Leão adora as palavras de Agostinho no Sermão 340: "Para vós sou bispo, convosco sou cristão. Esse nome é sinal da tarefa recebida, este de graça; aquele é ocasião de perigo, este de salvação." Há uma sintonia singular com a primeira mensagem de Francisco que, surgindo da galeria das bênçãos, disse: "Comecemos juntos esta jornada da Igreja de Roma, bispo e povo". Leão XIV "para" o povo e "com" o povo: a definição o revela como ele é: um convicto defensor da sinodalidade, entendida como a participação ativa de todo o povo de Deus na vida da Igreja.
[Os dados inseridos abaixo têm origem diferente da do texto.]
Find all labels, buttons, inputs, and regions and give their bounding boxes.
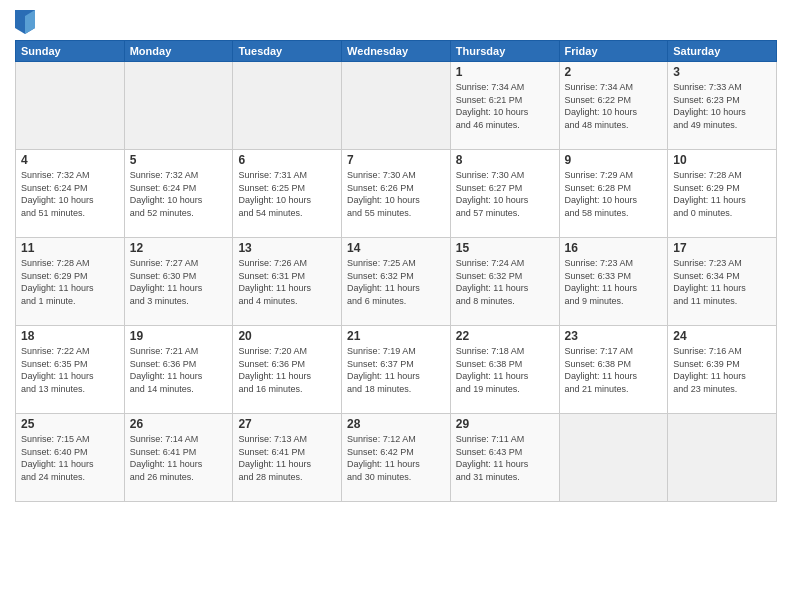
cell-date-number: 10 bbox=[673, 153, 771, 167]
cell-date-number: 22 bbox=[456, 329, 554, 343]
cell-date-number: 12 bbox=[130, 241, 228, 255]
cell-info-text: Sunrise: 7:24 AMSunset: 6:32 PMDaylight:… bbox=[456, 257, 554, 307]
cell-date-number: 23 bbox=[565, 329, 663, 343]
calendar-cell: 13Sunrise: 7:26 AMSunset: 6:31 PMDayligh… bbox=[233, 238, 342, 326]
cell-info-text: Sunrise: 7:17 AMSunset: 6:38 PMDaylight:… bbox=[565, 345, 663, 395]
calendar-cell: 14Sunrise: 7:25 AMSunset: 6:32 PMDayligh… bbox=[342, 238, 451, 326]
cell-info-text: Sunrise: 7:14 AMSunset: 6:41 PMDaylight:… bbox=[130, 433, 228, 483]
cell-date-number: 8 bbox=[456, 153, 554, 167]
calendar-cell: 1Sunrise: 7:34 AMSunset: 6:21 PMDaylight… bbox=[450, 62, 559, 150]
calendar-header: SundayMondayTuesdayWednesdayThursdayFrid… bbox=[16, 41, 777, 62]
week-row-3: 11Sunrise: 7:28 AMSunset: 6:29 PMDayligh… bbox=[16, 238, 777, 326]
cell-date-number: 29 bbox=[456, 417, 554, 431]
week-row-1: 1Sunrise: 7:34 AMSunset: 6:21 PMDaylight… bbox=[16, 62, 777, 150]
cell-date-number: 1 bbox=[456, 65, 554, 79]
calendar-cell bbox=[233, 62, 342, 150]
calendar-cell: 27Sunrise: 7:13 AMSunset: 6:41 PMDayligh… bbox=[233, 414, 342, 502]
cell-date-number: 6 bbox=[238, 153, 336, 167]
calendar-cell bbox=[559, 414, 668, 502]
day-header-tuesday: Tuesday bbox=[233, 41, 342, 62]
calendar-cell: 21Sunrise: 7:19 AMSunset: 6:37 PMDayligh… bbox=[342, 326, 451, 414]
calendar-cell bbox=[342, 62, 451, 150]
calendar-cell: 9Sunrise: 7:29 AMSunset: 6:28 PMDaylight… bbox=[559, 150, 668, 238]
cell-date-number: 26 bbox=[130, 417, 228, 431]
calendar-cell bbox=[668, 414, 777, 502]
calendar-cell: 3Sunrise: 7:33 AMSunset: 6:23 PMDaylight… bbox=[668, 62, 777, 150]
calendar: SundayMondayTuesdayWednesdayThursdayFrid… bbox=[15, 40, 777, 502]
logo bbox=[15, 10, 39, 34]
cell-info-text: Sunrise: 7:16 AMSunset: 6:39 PMDaylight:… bbox=[673, 345, 771, 395]
calendar-cell: 25Sunrise: 7:15 AMSunset: 6:40 PMDayligh… bbox=[16, 414, 125, 502]
calendar-cell: 29Sunrise: 7:11 AMSunset: 6:43 PMDayligh… bbox=[450, 414, 559, 502]
cell-info-text: Sunrise: 7:28 AMSunset: 6:29 PMDaylight:… bbox=[21, 257, 119, 307]
calendar-cell: 19Sunrise: 7:21 AMSunset: 6:36 PMDayligh… bbox=[124, 326, 233, 414]
week-row-4: 18Sunrise: 7:22 AMSunset: 6:35 PMDayligh… bbox=[16, 326, 777, 414]
cell-info-text: Sunrise: 7:22 AMSunset: 6:35 PMDaylight:… bbox=[21, 345, 119, 395]
cell-date-number: 18 bbox=[21, 329, 119, 343]
calendar-cell bbox=[16, 62, 125, 150]
page: SundayMondayTuesdayWednesdayThursdayFrid… bbox=[0, 0, 792, 612]
calendar-cell: 7Sunrise: 7:30 AMSunset: 6:26 PMDaylight… bbox=[342, 150, 451, 238]
calendar-cell: 23Sunrise: 7:17 AMSunset: 6:38 PMDayligh… bbox=[559, 326, 668, 414]
day-header-thursday: Thursday bbox=[450, 41, 559, 62]
calendar-cell: 11Sunrise: 7:28 AMSunset: 6:29 PMDayligh… bbox=[16, 238, 125, 326]
calendar-cell: 22Sunrise: 7:18 AMSunset: 6:38 PMDayligh… bbox=[450, 326, 559, 414]
calendar-cell: 20Sunrise: 7:20 AMSunset: 6:36 PMDayligh… bbox=[233, 326, 342, 414]
cell-date-number: 13 bbox=[238, 241, 336, 255]
day-header-saturday: Saturday bbox=[668, 41, 777, 62]
cell-info-text: Sunrise: 7:25 AMSunset: 6:32 PMDaylight:… bbox=[347, 257, 445, 307]
cell-date-number: 5 bbox=[130, 153, 228, 167]
cell-info-text: Sunrise: 7:12 AMSunset: 6:42 PMDaylight:… bbox=[347, 433, 445, 483]
cell-date-number: 15 bbox=[456, 241, 554, 255]
day-header-wednesday: Wednesday bbox=[342, 41, 451, 62]
cell-info-text: Sunrise: 7:13 AMSunset: 6:41 PMDaylight:… bbox=[238, 433, 336, 483]
cell-info-text: Sunrise: 7:27 AMSunset: 6:30 PMDaylight:… bbox=[130, 257, 228, 307]
cell-info-text: Sunrise: 7:29 AMSunset: 6:28 PMDaylight:… bbox=[565, 169, 663, 219]
calendar-cell: 26Sunrise: 7:14 AMSunset: 6:41 PMDayligh… bbox=[124, 414, 233, 502]
cell-info-text: Sunrise: 7:30 AMSunset: 6:27 PMDaylight:… bbox=[456, 169, 554, 219]
week-row-5: 25Sunrise: 7:15 AMSunset: 6:40 PMDayligh… bbox=[16, 414, 777, 502]
cell-info-text: Sunrise: 7:18 AMSunset: 6:38 PMDaylight:… bbox=[456, 345, 554, 395]
calendar-cell: 6Sunrise: 7:31 AMSunset: 6:25 PMDaylight… bbox=[233, 150, 342, 238]
cell-info-text: Sunrise: 7:26 AMSunset: 6:31 PMDaylight:… bbox=[238, 257, 336, 307]
logo-icon bbox=[15, 10, 35, 34]
calendar-cell: 18Sunrise: 7:22 AMSunset: 6:35 PMDayligh… bbox=[16, 326, 125, 414]
cell-date-number: 24 bbox=[673, 329, 771, 343]
cell-date-number: 21 bbox=[347, 329, 445, 343]
cell-info-text: Sunrise: 7:31 AMSunset: 6:25 PMDaylight:… bbox=[238, 169, 336, 219]
cell-date-number: 20 bbox=[238, 329, 336, 343]
cell-date-number: 4 bbox=[21, 153, 119, 167]
header bbox=[15, 10, 777, 34]
calendar-cell: 12Sunrise: 7:27 AMSunset: 6:30 PMDayligh… bbox=[124, 238, 233, 326]
calendar-cell: 4Sunrise: 7:32 AMSunset: 6:24 PMDaylight… bbox=[16, 150, 125, 238]
calendar-cell: 24Sunrise: 7:16 AMSunset: 6:39 PMDayligh… bbox=[668, 326, 777, 414]
cell-info-text: Sunrise: 7:34 AMSunset: 6:22 PMDaylight:… bbox=[565, 81, 663, 131]
cell-date-number: 11 bbox=[21, 241, 119, 255]
cell-date-number: 19 bbox=[130, 329, 228, 343]
header-row: SundayMondayTuesdayWednesdayThursdayFrid… bbox=[16, 41, 777, 62]
cell-info-text: Sunrise: 7:32 AMSunset: 6:24 PMDaylight:… bbox=[130, 169, 228, 219]
cell-info-text: Sunrise: 7:23 AMSunset: 6:34 PMDaylight:… bbox=[673, 257, 771, 307]
cell-date-number: 27 bbox=[238, 417, 336, 431]
calendar-cell: 2Sunrise: 7:34 AMSunset: 6:22 PMDaylight… bbox=[559, 62, 668, 150]
cell-date-number: 16 bbox=[565, 241, 663, 255]
calendar-cell: 28Sunrise: 7:12 AMSunset: 6:42 PMDayligh… bbox=[342, 414, 451, 502]
cell-info-text: Sunrise: 7:32 AMSunset: 6:24 PMDaylight:… bbox=[21, 169, 119, 219]
cell-info-text: Sunrise: 7:23 AMSunset: 6:33 PMDaylight:… bbox=[565, 257, 663, 307]
calendar-cell: 10Sunrise: 7:28 AMSunset: 6:29 PMDayligh… bbox=[668, 150, 777, 238]
cell-info-text: Sunrise: 7:15 AMSunset: 6:40 PMDaylight:… bbox=[21, 433, 119, 483]
calendar-cell: 8Sunrise: 7:30 AMSunset: 6:27 PMDaylight… bbox=[450, 150, 559, 238]
calendar-cell: 16Sunrise: 7:23 AMSunset: 6:33 PMDayligh… bbox=[559, 238, 668, 326]
cell-date-number: 9 bbox=[565, 153, 663, 167]
cell-info-text: Sunrise: 7:11 AMSunset: 6:43 PMDaylight:… bbox=[456, 433, 554, 483]
cell-info-text: Sunrise: 7:33 AMSunset: 6:23 PMDaylight:… bbox=[673, 81, 771, 131]
cell-date-number: 2 bbox=[565, 65, 663, 79]
cell-info-text: Sunrise: 7:30 AMSunset: 6:26 PMDaylight:… bbox=[347, 169, 445, 219]
cell-info-text: Sunrise: 7:20 AMSunset: 6:36 PMDaylight:… bbox=[238, 345, 336, 395]
cell-date-number: 14 bbox=[347, 241, 445, 255]
cell-date-number: 25 bbox=[21, 417, 119, 431]
calendar-cell: 17Sunrise: 7:23 AMSunset: 6:34 PMDayligh… bbox=[668, 238, 777, 326]
week-row-2: 4Sunrise: 7:32 AMSunset: 6:24 PMDaylight… bbox=[16, 150, 777, 238]
cell-date-number: 28 bbox=[347, 417, 445, 431]
cell-info-text: Sunrise: 7:19 AMSunset: 6:37 PMDaylight:… bbox=[347, 345, 445, 395]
Diante desse cenário, Leão reitera com força em sua primeira homilia que a missão é urgente: ele sabe que "a fé cristã é considerada uma coisa absurda" em muitos contextos. E ele está ciente de que a falta de fé também resulta na "violação da dignidade da pessoa" e em "muitas outras feridas das quais sofre a nossa sociedade, e não poucas". Imagens de seu passado como bispo no Peru já circulam nas redes sociais: Leão com botas enlameadas, Leão a cavalo, Leão cozinhando em panelas e frigideiras enegrecidas. Seu episcopado em Chiclayo foi vivido nas periferias, entre as comunidades rurais, escutando, compartilhando, defendendo os direitos humanos. Seu rosto conta a dolorosa espiritualidade dos Poemas Humanos do peruano César Vallejo. É na carne ferida do mundo que Leão viveu a Igreja “pobre e para os pobres”. Mas isso não é suficiente. Leão evoca em suas primeiras palavras o “diálogo entre os povos”. Seu coração bate pela paz, palavra-chave de sua primeira saudação: uma paz "desarmada e desarmante, humilde e perseverante".
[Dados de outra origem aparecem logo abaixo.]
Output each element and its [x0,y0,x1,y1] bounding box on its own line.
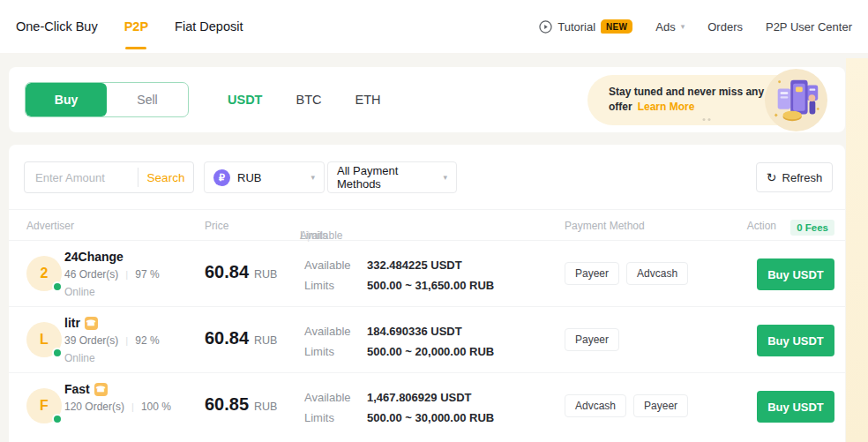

Sua experiência no Dicastério para os Bispos o ensinou a ler as fraturas do mundo como um médico lê os raios X de um corpo. E é nessa perspectiva que podemos entender melhor a referência em sua primeira homilia à Igreja como "cidade situada sobre um monte, arca da salvação que navega pelas ondas da história, farol que ilumina as noites do mundo" e seus perigos. A palavra perigo na citação agostiniana de sua saudação na Loggia das Bênçãos, olhando para as pessoas que se reuniram agitando bandeiras de meio mundo, não deve passar despercebida. Leão sabe da responsabilidade do risco que assumiu ao dizer a palavra "eu aceito".